Net-zero transition – latest signals of change (17.06.22)We Mean Business Coalition
Here are just some of the signals of change from the past week, demonstrating the transition to a resilient and inclusive net-zero economy.
Net Zero Economy
A group of 10 EU countries, including Germany, Spain, Ireland and the Netherlands, have signed a declaration warning EU member states not to water down the bloc’s climate and energy plan – called ‘Fit for 55’ – stating any attempt to do so would have consequences for the EU’s ability to meet its climate goals. The statement comes days before the European Parliament is set to vote on its position on the package from June 22.
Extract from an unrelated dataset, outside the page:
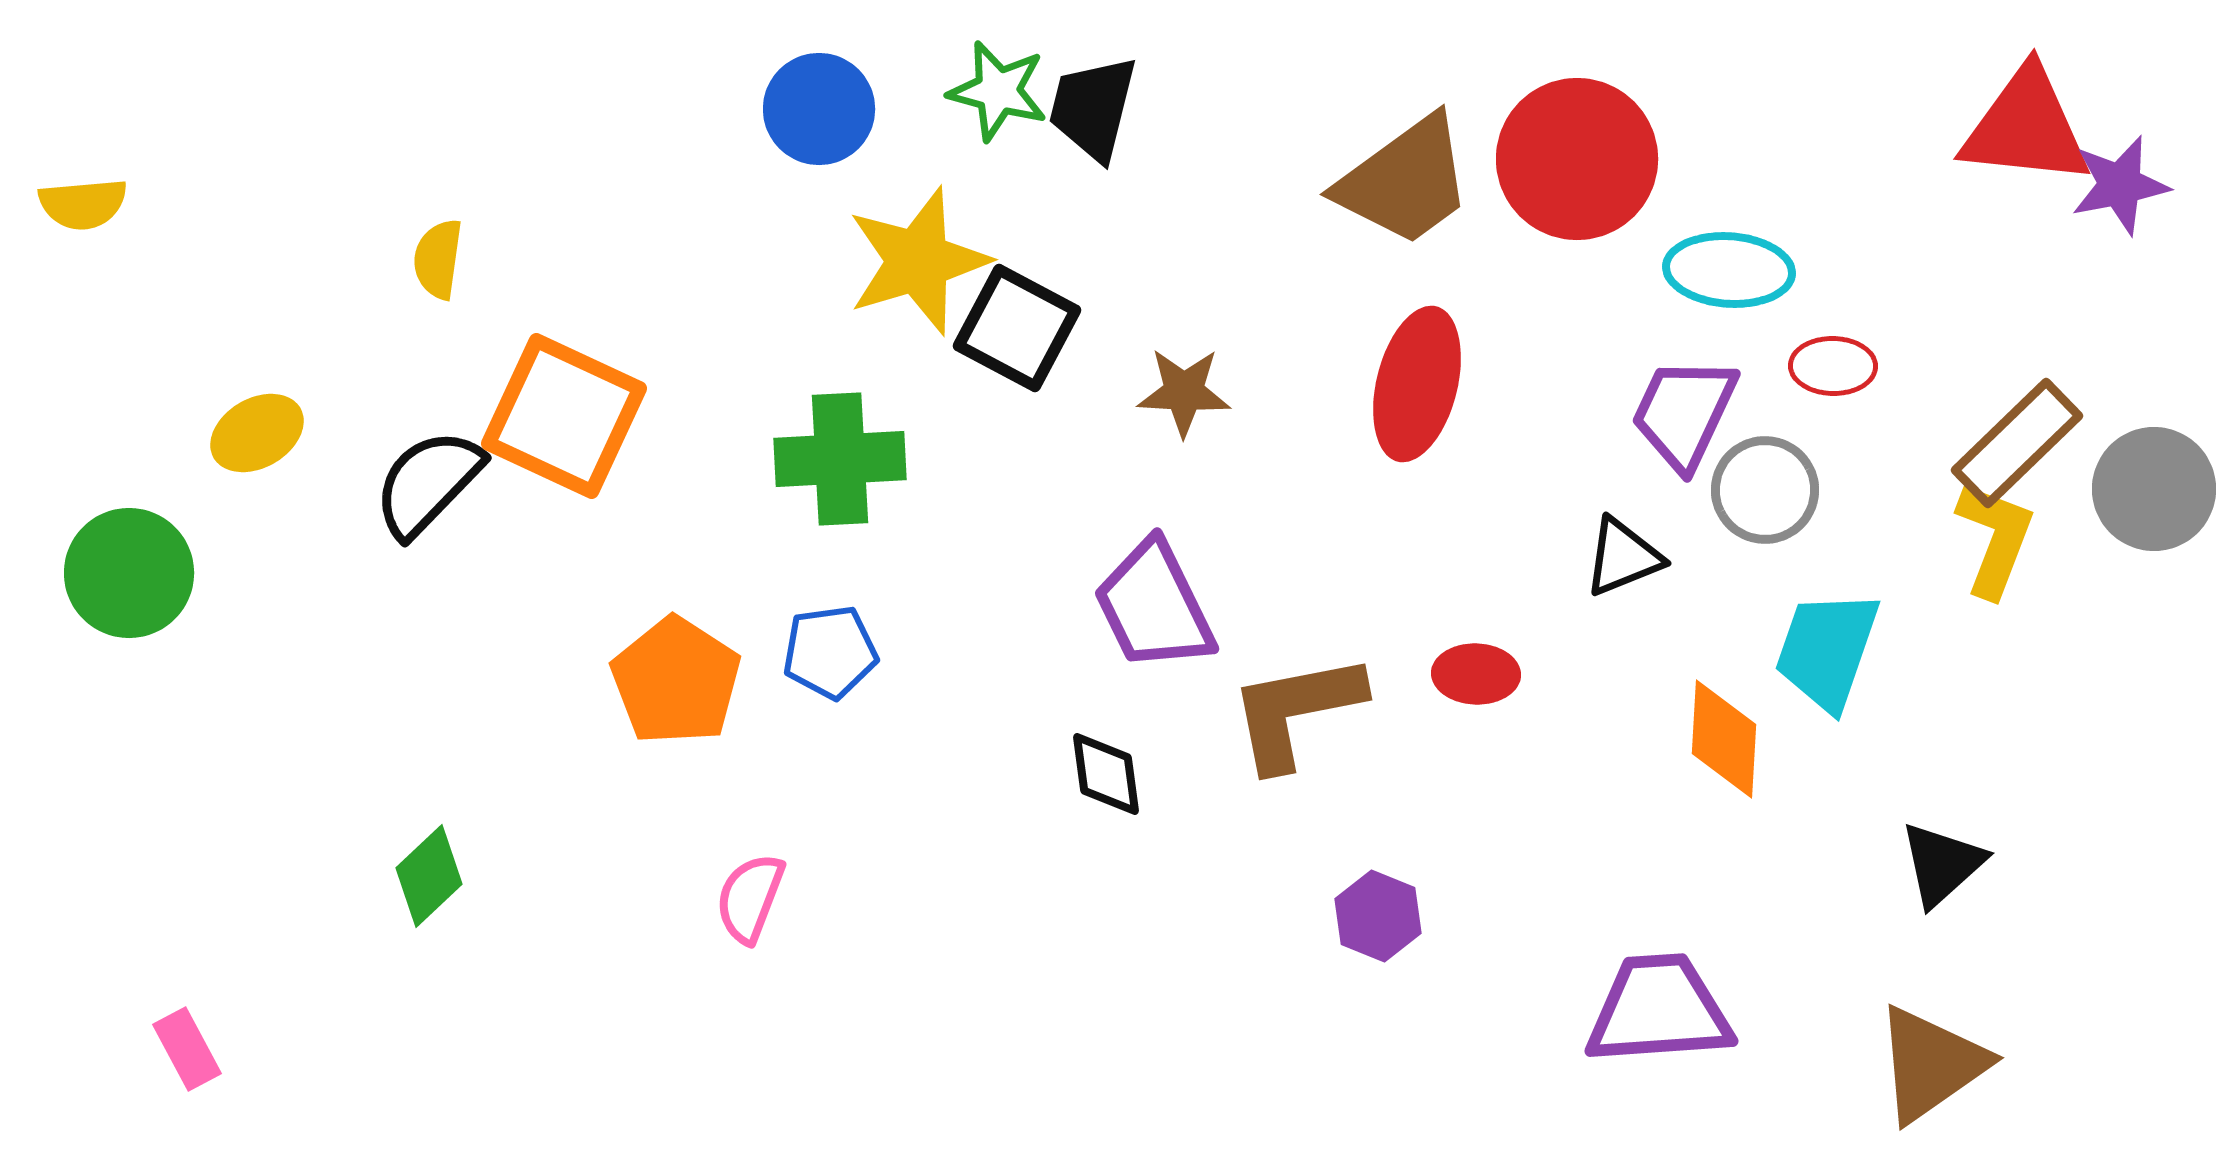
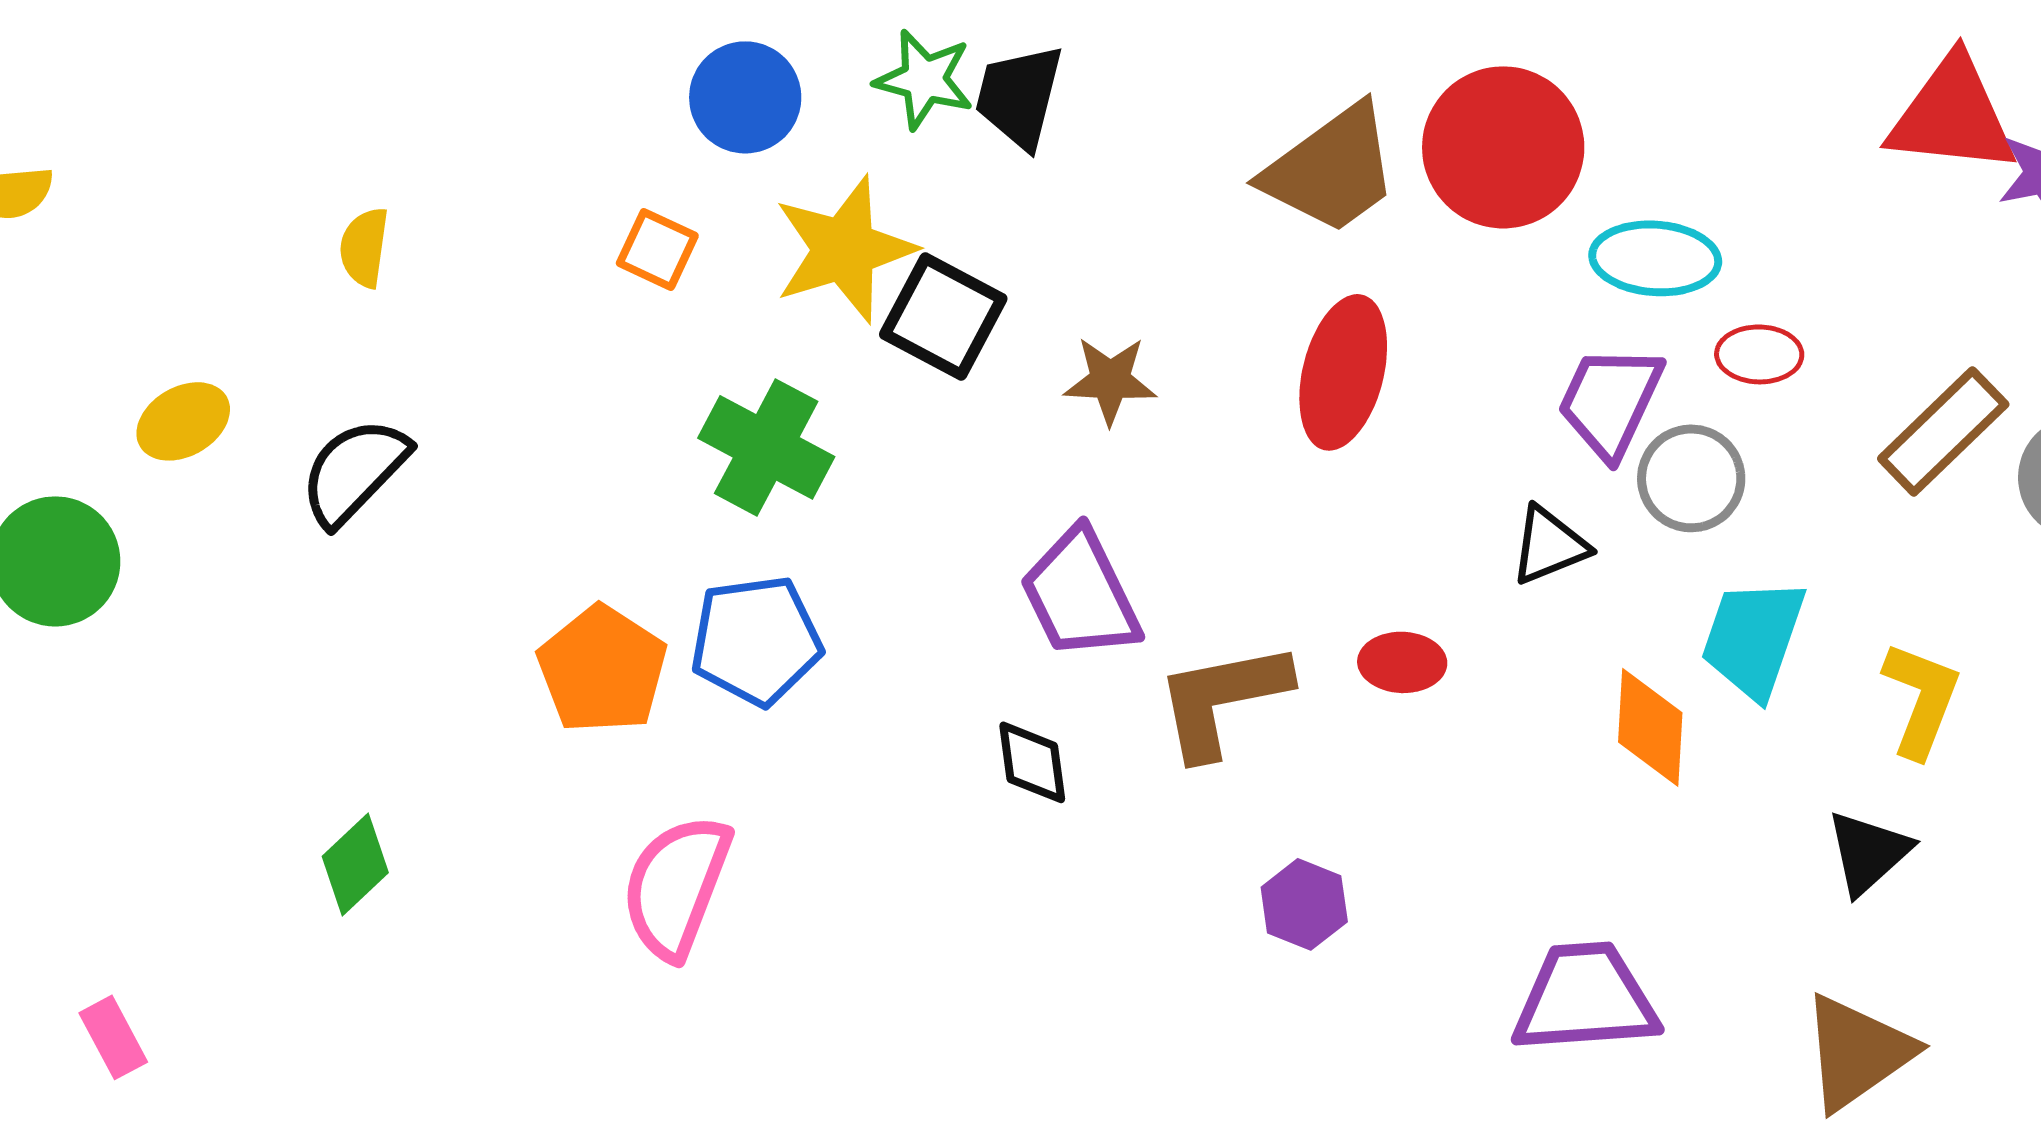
orange square: (564, 416) -> (657, 249), moved, size x0.5
green cross: (840, 459) -> (766, 447), turned 31
yellow L-shape: (1995, 539) -> (1921, 699), moved
blue pentagon: (830, 652) -> (756, 640), size x1.4
pink semicircle: (750, 898) -> (676, 886), size x1.6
The UN-backed Race to Zero campaign – has this week updated its membership standards. Going forwards, members are required to end fossil fuel financing and ensure all lobbying is aligned with net-zero. On top of this, members are now required to produce transition plans documenting their long-term goals and 2030 targets, that detail emissions reductions, financing for reductions and information about upskilling or reskilling workers.
To net-zero finance, where there’s news of expansion into the Asia-Pacific region for finance industry coalition the Glasgow Financial Alliance for Net-Zero (GFANZ).The Asia network will be headquartered in Singapore with the support of Singapore Exchange Ltd., Temasek Holdings Pte. and the Monetary Authority of Singapore. It will be led by former programme lead of the United Nations Environment Programme Finance Initiative, Yuki Yasui.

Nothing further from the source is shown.